Task material START
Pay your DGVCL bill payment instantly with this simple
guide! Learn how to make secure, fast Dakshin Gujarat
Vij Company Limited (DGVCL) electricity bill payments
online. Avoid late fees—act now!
Task material END
Task material START
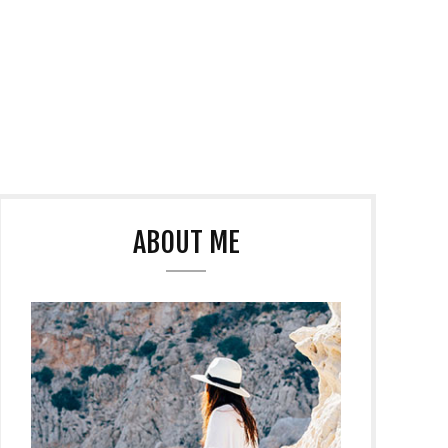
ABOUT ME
Task material END
* **Instructions for the task**: Wherever the word "bill" occurs in the data above, copy the line it sits in.

* **Response area**:
Pay your DGVCL bill payment instantly with this simple
Vij Company Limited (DGVCL) electricity bill payments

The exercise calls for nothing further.